Change muscle car oil every three months

Brakes aren’t the only area where fluids are crucial; oil needs to be changed several times a year. Stick to the type and weight of oil recommended by the car’s manufacturer or your mechanic, and aim to change the oil at least every three months. Otherwise, condensation can build up, and you risk getting rust inside the engine.

Finally, radiators need your attention because they can have serious problems when they aren’t used regularly. Running the engine a couple of times a month — even if you just let it idle in the driveway — will circulate fluids and help keep your radiator in better operating condition.

Tire maintenance for hot rods

Your hot rod’s beauty is more than skin deep, but you want to make sure you’re paying as much attention to its outer looks as what’s under the hood. To begin, look at your tires. Not only can a nice set of wheels make your car stand out on the road but they need to be well maintained to keep you rolling.

Check the tire pressure every month and use that time to do a visual inspection. Look for cracks and wear, and check the depth of the treads.

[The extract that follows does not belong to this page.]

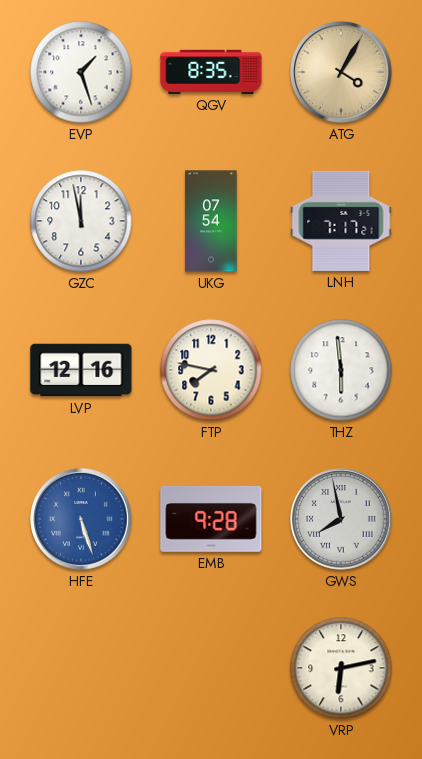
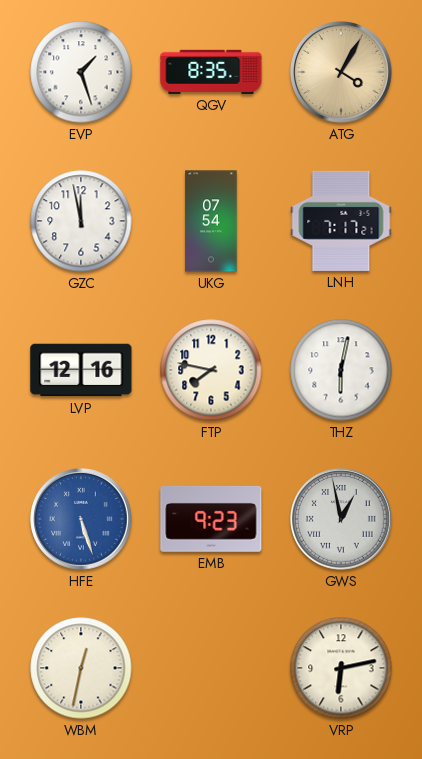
THZ: 5:59 -> 6:02
EMB: 9:28 -> 9:23
GWS: 7:58 -> 12:58
WBM: none -> 12:32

Even if your tires look great and don’t show signs of wear, if they’re more than six years old, you should invest in a new set. Rubber deteriorates over time, and even tires that don’t show wear or haven’t been driven should be tossed after six years.

Maintaining a hot rod’s exterior

A great paint job completes the look of your hot rod, but it takes extra care to keep it looking like new. Your car can attract dust while sitting in the garage, and every time you take it out on the road, you’re picking up damaging elements like exhaust from other cars, tar and grime from the road and, of course, bugs. All these are hard on the paint and can cause deterioration and scratches.

Keeping it clean not only makes your car look great, but it also protects and preserves the paint. Wash your car as part of your regular muscle car maintenance program, being careful to only wash it in the shade and dry it with a microfiber towel or chamois.

When your car is clean, finish it off with a good coat of carnauba-based wax, then polish any chrome or aluminum surfaces to make them gleam. Finally, recondition any rubber surfaces, including the tires. Your car won’t only look and perform better, but it’ll also stay protected for the next few months.

You don’t have to be an expert at car repair to learn how to maintain your vintage car. But knowing what your hot rod needs and how to provide the proper maintenance is key to its long life.